ACTIVITY:
If a line of the listing contains the string "screen", return that line.
────────────────
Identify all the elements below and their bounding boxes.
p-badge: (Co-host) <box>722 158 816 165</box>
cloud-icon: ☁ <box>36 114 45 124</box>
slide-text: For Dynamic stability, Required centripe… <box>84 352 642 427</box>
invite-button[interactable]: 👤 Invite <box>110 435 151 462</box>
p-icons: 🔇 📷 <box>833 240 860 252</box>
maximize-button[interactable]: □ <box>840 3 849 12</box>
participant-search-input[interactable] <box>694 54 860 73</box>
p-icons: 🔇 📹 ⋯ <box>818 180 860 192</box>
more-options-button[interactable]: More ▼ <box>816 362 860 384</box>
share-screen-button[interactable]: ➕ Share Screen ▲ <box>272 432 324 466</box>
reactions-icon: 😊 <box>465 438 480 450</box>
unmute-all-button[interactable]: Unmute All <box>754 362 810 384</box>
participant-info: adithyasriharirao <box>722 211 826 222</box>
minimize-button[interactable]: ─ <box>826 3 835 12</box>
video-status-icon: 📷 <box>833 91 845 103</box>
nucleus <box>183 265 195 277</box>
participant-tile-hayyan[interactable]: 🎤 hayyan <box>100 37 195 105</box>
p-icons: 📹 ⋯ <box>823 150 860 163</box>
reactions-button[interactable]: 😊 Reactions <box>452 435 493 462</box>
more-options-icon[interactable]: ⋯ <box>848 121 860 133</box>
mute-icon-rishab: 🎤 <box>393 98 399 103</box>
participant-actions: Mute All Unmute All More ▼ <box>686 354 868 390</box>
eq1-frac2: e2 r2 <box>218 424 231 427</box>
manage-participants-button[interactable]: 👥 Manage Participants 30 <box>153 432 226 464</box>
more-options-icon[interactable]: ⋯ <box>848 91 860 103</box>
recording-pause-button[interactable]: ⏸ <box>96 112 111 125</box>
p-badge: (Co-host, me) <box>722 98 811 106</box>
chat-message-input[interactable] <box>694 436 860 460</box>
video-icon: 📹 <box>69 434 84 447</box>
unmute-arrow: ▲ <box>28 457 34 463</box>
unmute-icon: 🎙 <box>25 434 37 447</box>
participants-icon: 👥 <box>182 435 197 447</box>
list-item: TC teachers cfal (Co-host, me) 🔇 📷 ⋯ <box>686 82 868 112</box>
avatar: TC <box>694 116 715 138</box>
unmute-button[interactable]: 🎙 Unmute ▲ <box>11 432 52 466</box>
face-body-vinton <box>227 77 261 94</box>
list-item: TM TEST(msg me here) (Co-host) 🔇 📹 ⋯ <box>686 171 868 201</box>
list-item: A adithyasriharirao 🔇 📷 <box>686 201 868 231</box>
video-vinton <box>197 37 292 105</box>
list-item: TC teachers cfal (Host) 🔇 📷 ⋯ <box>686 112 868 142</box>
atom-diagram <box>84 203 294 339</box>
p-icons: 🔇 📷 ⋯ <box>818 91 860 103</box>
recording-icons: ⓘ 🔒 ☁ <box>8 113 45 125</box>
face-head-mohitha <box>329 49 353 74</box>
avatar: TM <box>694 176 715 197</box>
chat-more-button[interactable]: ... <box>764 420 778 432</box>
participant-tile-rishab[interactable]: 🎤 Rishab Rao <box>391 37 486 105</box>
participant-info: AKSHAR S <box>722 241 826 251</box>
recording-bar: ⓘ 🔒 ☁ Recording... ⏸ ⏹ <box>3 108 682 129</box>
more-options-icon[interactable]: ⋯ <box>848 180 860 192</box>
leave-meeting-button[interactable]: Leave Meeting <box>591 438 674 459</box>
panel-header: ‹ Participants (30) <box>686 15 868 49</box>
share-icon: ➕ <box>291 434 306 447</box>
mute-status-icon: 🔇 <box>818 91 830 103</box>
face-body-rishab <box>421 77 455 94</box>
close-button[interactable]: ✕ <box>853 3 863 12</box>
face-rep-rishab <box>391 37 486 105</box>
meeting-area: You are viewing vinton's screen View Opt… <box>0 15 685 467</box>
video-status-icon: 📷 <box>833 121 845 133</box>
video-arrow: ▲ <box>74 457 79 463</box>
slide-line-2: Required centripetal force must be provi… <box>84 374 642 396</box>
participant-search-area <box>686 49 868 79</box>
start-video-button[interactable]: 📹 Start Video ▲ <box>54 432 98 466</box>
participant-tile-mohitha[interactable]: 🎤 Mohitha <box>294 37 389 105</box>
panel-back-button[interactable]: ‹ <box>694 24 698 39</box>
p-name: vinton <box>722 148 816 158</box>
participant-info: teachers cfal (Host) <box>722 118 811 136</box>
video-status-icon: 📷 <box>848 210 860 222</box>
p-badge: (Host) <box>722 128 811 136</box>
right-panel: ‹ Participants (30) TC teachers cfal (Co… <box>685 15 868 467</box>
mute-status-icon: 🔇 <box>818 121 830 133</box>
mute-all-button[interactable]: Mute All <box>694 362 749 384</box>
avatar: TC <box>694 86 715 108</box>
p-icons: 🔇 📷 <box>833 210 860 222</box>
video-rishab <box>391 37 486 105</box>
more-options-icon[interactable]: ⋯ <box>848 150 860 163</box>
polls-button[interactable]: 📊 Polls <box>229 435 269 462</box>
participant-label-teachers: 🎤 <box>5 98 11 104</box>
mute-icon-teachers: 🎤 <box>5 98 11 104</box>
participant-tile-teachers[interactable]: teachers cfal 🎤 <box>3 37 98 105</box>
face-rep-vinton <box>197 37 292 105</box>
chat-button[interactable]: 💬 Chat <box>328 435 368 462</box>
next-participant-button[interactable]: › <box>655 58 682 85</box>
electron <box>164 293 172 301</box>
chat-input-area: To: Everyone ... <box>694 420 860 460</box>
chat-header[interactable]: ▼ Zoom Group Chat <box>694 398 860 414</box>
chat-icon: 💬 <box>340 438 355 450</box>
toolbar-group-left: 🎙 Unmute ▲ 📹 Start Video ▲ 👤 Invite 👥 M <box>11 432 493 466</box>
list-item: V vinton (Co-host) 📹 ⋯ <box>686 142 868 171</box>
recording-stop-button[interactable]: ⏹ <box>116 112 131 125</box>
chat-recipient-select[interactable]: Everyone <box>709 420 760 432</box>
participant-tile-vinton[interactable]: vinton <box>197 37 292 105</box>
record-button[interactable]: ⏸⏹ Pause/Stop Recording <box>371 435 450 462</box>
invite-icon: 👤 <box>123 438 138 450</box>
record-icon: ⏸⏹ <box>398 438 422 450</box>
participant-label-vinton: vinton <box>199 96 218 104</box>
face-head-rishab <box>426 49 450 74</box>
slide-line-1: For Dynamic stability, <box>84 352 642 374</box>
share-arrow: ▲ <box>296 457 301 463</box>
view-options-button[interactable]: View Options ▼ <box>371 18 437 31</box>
────────────────
PROBLEM SOLUTION:
share-screen-button[interactable]: ➕ Share Screen ▲ <box>272 432 324 466</box>
meeting-area: You are viewing vinton's screen View Opt… <box>0 15 685 467</box>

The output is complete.